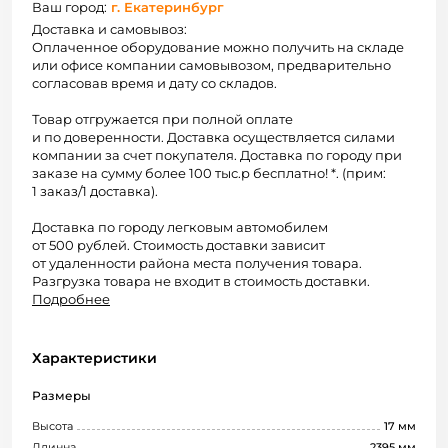
Ваш город:
г. Екатеринбург
Доставка и самовывоз:
Оплаченное оборудование можно получить на складе
или офисе компании самовывозом, предварительно
согласовав время и дату со складов.
Товар отгружается при полной оплате
и по доверенности. Доставка осуществляется силами
компании за счет покупателя. Доставка по городу при
заказе на сумму более 100 тыс.р бесплатно! *. (прим:
1 заказ/1 доставка).
Доставка по городу легковым автомобилем
от 500 рублей. Стоимость доставки зависит
от удаленности района места получения товара.
Разгрузка товара не входит в стоимость доставки.
Подробнее
Характеристики
Размеры
Высота
17 мм
Длинна
2395 мм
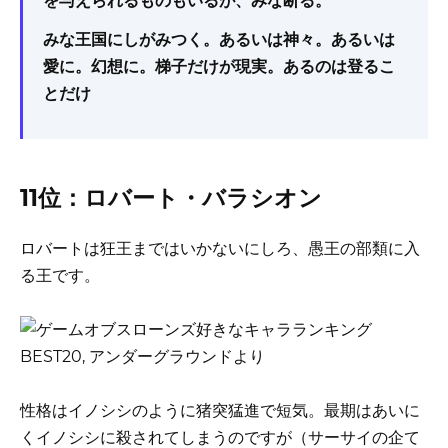
を与えられるものもいるが、みな断る。
みな王国にしがみつく。あるいは神々。あるいは
愛に。幻想に。梯子だけが現実。あるのは登るこ
とだけ
11位：ロバート・バラシオン
ロバートは狂王まではいかないにしろ、愚王の部類に入
る王です。
性格はイノシシのように猪突猛進で短気。最期はあいに
くイノシシに殺されてしまうのですが（サーサイの企て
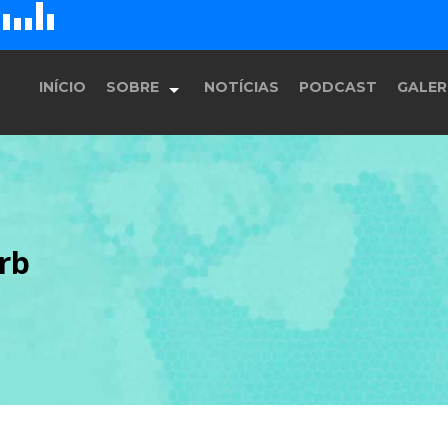
D
H
G
E
F
INÍCIO
SOBRE
NOTÍCIAS
PODCAST
GALER
História
rb
Equipe
Programação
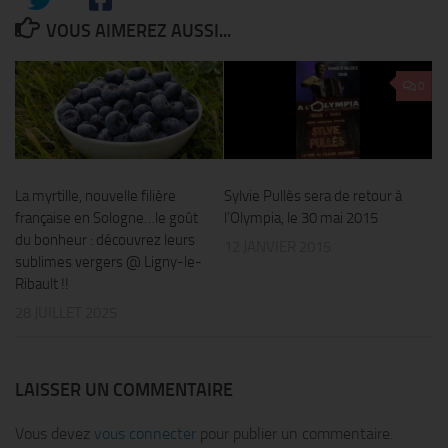
VOUS AIMEREZ AUSSI...
0
La myrtille, nouvelle filière
Sylvie Pullès sera de retour à
française en Sologne…le goût
l’Olympia, le 30 mai 2015
du bonheur : découvrez leurs
12 JANVIER 2015
sublimes vergers @ Ligny-le-
Ribault !!
28 JUILLET 2025
LAISSER UN COMMENTAIRE
Vous devez
vous connecter
pour publier un commentaire.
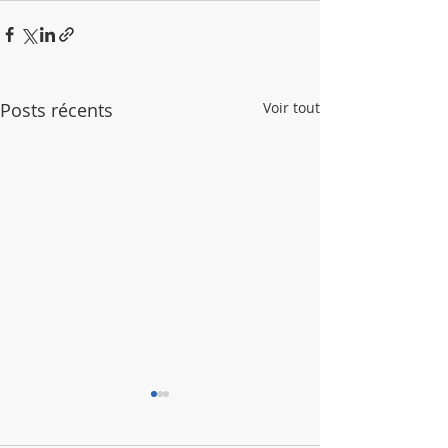
Posts récents
Voir tout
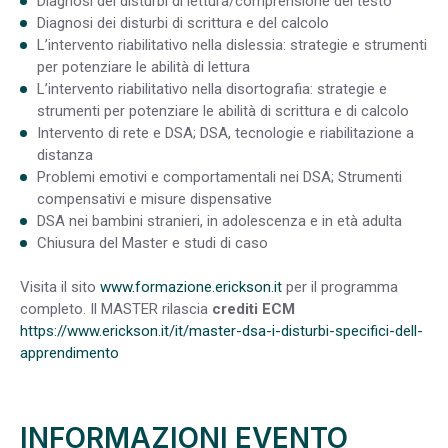
Diagnosi dei disturbi di lettura/comprensione del testo
Diagnosi dei disturbi di scrittura e del calcolo
L’intervento riabilitativo nella dislessia: strategie e strumenti
per potenziare le abilità di lettura
L’intervento riabilitativo nella disortografia: strategie e
strumenti per potenziare le abilità di scrittura e di calcolo
Intervento di rete e DSA; DSA, tecnologie e riabilitazione a
distanza
Problemi emotivi e comportamentali nei DSA; Strumenti
compensativi e misure dispensative
DSA nei bambini stranieri, in adolescenza e in età adulta
Chiusura del Master e studi di caso
Visita il sito
www.formazione.erickson.it
per il programma
completo. Il MASTER rilascia
crediti ECM
https://www.erickson.it/it/master-dsa-i-disturbi-specifici-dell-
apprendimento
INFORMAZIONI EVENTO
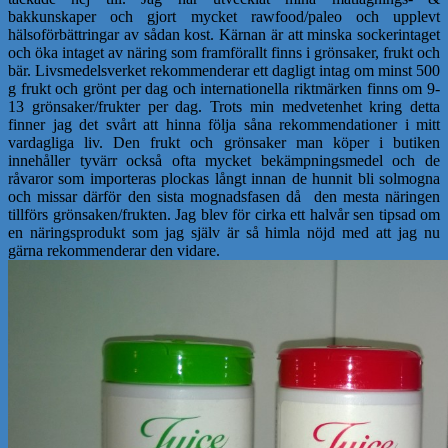
bakkunskaper och gjort mycket rawfood/paleo och upplevt
hälsoförbättringar av sådan kost. Kärnan är att minska sockerintaget
och öka intaget av näring som framförallt finns i grönsaker, frukt och
bär. Livsmedelsverket rekommenderar ett dagligt intag om minst 500
g frukt och grönt per dag och internationella riktmärken finns om 9-
13 grönsaker/frukter per dag. Trots min medvetenhet kring detta
finner jag det svårt att hinna följa såna rekommendationer i mitt
vardagliga liv. Den frukt och grönsaker man köper i butiken
innehåller tyvärr också ofta mycket bekämpningsmedel och de
råvaror som importeras plockas långt innan de hunnit bli solmogna
och missar därför den sista mognadsfasen då den mesta näringen
tillförs grönsaken/frukten. Jag blev för cirka ett halvår sen tipsad om
en näringsprodukt som jag själv är så himla nöjd med att jag nu
gärna rekommenderar den vidare.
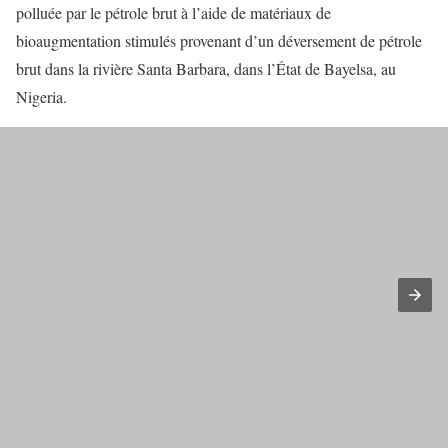
polluée par le pétrole brut à l’aide de matériaux de
bioaugmentation stimulés provenant d’un déversement de pétrole
brut dans la rivière Santa Barbara, dans l’État de Bayelsa, au
Nigeria.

──────────

§ **Work instruction**
Restate all of the material above word for word, excluding the pictures.

§ **Answer section**
Ваш город:
г. Екатеринбург
Доставка и самовывоз:
Оплаченное оборудование можно получить на складе
или офисе компании самовывозом, предварительно
согласовав время и дату со складов.
Товар отгружается при полной оплате
и по доверенности. Доставка осуществляется силами
компании за счет покупателя. Доставка по городу при
заказе на сумму более 100 тыс.р бесплатно! *. (прим:
1 заказ/1 доставка).
Доставка по городу легковым автомобилем
от 500 рублей. Стоимость доставки зависит
от удаленности района места получения товара.
Разгрузка товара не входит в стоимость доставки.
Подробнее
Характеристики
Размеры
Высота
17 мм
Длинна
2395 мм
を与えられるものもいるが、みな断る。
みな王国にしがみつく。あるいは神々。あるいは
愛に。幻想に。梯子だけが現実。あるのは登るこ
とだけ
11位：ロバート・バラシオン
ロバートは狂王まではいかないにしろ、愚王の部類に入
る王です。
性格はイノシシのように猪突猛進で短気。最期はあいに
くイノシシに殺されてしまうのですが（サーサイの企て
D
H
G
E
F
INÍCIO
SOBRE
NOTÍCIAS
PODCAST
GALER
História
rb
Equipe
Programação
VOUS AIMEREZ AUSSI...
0
La myrtille, nouvelle filière
Sylvie Pullès sera de retour à
française en Sologne…le goût
l’Olympia, le 30 mai 2015
du bonheur : découvrez leurs
12 JANVIER 2015
sublimes vergers @ Ligny-le-
Ribault !!
28 JUILLET 2025
LAISSER UN COMMENTAIRE
Vous devez
vous connecter
pour publier un commentaire.
Posts récents
Voir tout
Diagnosi dei disturbi di lettura/comprensione del testo
Diagnosi dei disturbi di scrittura e del calcolo
L’intervento riabilitativo nella dislessia: strategie e strumenti
per potenziare le abilità di lettura
L’intervento riabilitativo nella disortografia: strategie e
strumenti per potenziare le abilità di scrittura e di calcolo
Intervento di rete e DSA; DSA, tecnologie e riabilitazione a
distanza
Problemi emotivi e comportamentali nei DSA; Strumenti
compensativi e misure dispensative
DSA nei bambini stranieri, in adolescenza e in età adulta
Chiusura del Master e studi di caso
Visita il sito
www.formazione.erickson.it
per il programma
completo. Il MASTER rilascia
crediti ECM
https://www.erickson.it/it/master-dsa-i-disturbi-specifici-dell-
apprendimento
INFORMAZIONI EVENTO
bakkunskaper och gjort mycket rawfood/paleo och upplevt
hälsoförbättringar av sådan kost. Kärnan är att minska sockerintaget
och öka intaget av näring som framförallt finns i grönsaker, frukt och
bär. Livsmedelsverket rekommenderar ett dagligt intag om minst 500
g frukt och grönt per dag och internationella riktmärken finns om 9-
13 grönsaker/frukter per dag. Trots min medvetenhet kring detta
finner jag det svårt att hinna följa såna rekommendationer i mitt
vardagliga liv. Den frukt och grönsaker man köper i butiken
innehåller tyvärr också ofta mycket bekämpningsmedel och de
råvaror som importeras plockas långt innan de hunnit bli solmogna
och missar därför den sista mognadsfasen då den mesta näringen
tillförs grönsaken/frukten. Jag blev för cirka ett halvår sen tipsad om
en näringsprodukt som jag själv är så himla nöjd med att jag nu
gärna rekommenderar den vidare.
polluée par le pétrole brut à l’aide de matériaux de
bioaugmentation stimulés provenant d’un déversement de pétrole
brut dans la rivière Santa Barbara, dans l’État de Bayelsa, au
Nigeria.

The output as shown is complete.